╭─ LISTED ENTRIES

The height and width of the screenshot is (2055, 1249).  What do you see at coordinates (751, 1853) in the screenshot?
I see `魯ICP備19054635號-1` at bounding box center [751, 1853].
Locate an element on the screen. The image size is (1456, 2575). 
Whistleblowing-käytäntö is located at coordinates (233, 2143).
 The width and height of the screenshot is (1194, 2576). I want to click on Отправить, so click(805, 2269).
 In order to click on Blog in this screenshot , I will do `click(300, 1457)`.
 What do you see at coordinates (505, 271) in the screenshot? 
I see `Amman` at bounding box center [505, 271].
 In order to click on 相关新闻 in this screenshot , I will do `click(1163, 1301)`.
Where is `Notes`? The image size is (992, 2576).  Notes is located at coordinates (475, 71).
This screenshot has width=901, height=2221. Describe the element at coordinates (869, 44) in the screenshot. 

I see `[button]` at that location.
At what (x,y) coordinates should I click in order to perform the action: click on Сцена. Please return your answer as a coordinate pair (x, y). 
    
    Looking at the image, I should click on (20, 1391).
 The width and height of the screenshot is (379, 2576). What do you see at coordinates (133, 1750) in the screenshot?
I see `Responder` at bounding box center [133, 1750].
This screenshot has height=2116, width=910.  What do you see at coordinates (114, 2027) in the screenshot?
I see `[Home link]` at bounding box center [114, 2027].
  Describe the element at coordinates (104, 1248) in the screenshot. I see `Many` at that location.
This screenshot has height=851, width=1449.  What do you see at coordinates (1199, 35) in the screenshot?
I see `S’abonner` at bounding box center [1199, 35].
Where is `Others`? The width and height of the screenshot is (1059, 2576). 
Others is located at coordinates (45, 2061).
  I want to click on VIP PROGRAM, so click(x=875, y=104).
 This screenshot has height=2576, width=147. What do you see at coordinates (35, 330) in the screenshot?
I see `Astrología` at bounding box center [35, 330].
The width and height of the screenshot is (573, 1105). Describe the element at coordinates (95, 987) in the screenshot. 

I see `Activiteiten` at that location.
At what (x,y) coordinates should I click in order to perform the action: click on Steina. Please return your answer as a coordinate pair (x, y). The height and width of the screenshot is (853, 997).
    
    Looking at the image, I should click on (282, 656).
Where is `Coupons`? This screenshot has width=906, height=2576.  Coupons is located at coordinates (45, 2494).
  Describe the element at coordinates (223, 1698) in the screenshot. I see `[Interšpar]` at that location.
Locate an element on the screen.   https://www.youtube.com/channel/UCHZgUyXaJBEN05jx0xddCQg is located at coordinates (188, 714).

╰─

## TASK REQUIREMENTS:
The data are to be transcribed in full, exactly as given.

## RESPONSE AREA:
The height and width of the screenshot is (2055, 1249).  What do you see at coordinates (751, 1853) in the screenshot?
I see `魯ICP備19054635號-1` at bounding box center [751, 1853].
Locate an element on the screen. The image size is (1456, 2575). 
Whistleblowing-käytäntö is located at coordinates (233, 2143).
 The width and height of the screenshot is (1194, 2576). I want to click on Отправить, so click(805, 2269).
 In order to click on Blog in this screenshot , I will do `click(300, 1457)`.
 What do you see at coordinates (505, 271) in the screenshot? 
I see `Amman` at bounding box center [505, 271].
 In order to click on 相关新闻 in this screenshot , I will do `click(1163, 1301)`.
Where is `Notes`? The image size is (992, 2576).  Notes is located at coordinates (475, 71).
This screenshot has width=901, height=2221. Describe the element at coordinates (869, 44) in the screenshot. 

I see `[button]` at that location.
At what (x,y) coordinates should I click in order to perform the action: click on Сцена. Please return your answer as a coordinate pair (x, y). 
    
    Looking at the image, I should click on (20, 1391).
 The width and height of the screenshot is (379, 2576). What do you see at coordinates (133, 1750) in the screenshot?
I see `Responder` at bounding box center [133, 1750].
This screenshot has height=2116, width=910.  What do you see at coordinates (114, 2027) in the screenshot?
I see `[Home link]` at bounding box center [114, 2027].
  Describe the element at coordinates (104, 1248) in the screenshot. I see `Many` at that location.
This screenshot has height=851, width=1449.  What do you see at coordinates (1199, 35) in the screenshot?
I see `S’abonner` at bounding box center [1199, 35].
Where is `Others`? The width and height of the screenshot is (1059, 2576). 
Others is located at coordinates (45, 2061).
  I want to click on VIP PROGRAM, so click(x=875, y=104).
 This screenshot has height=2576, width=147. What do you see at coordinates (35, 330) in the screenshot?
I see `Astrología` at bounding box center [35, 330].
The width and height of the screenshot is (573, 1105). Describe the element at coordinates (95, 987) in the screenshot. 

I see `Activiteiten` at that location.
At what (x,y) coordinates should I click in order to perform the action: click on Steina. Please return your answer as a coordinate pair (x, y). The height and width of the screenshot is (853, 997).
    
    Looking at the image, I should click on (282, 656).
Where is `Coupons`? This screenshot has width=906, height=2576.  Coupons is located at coordinates (45, 2494).
  Describe the element at coordinates (223, 1698) in the screenshot. I see `[Interšpar]` at that location.
Locate an element on the screen.   https://www.youtube.com/channel/UCHZgUyXaJBEN05jx0xddCQg is located at coordinates (188, 714).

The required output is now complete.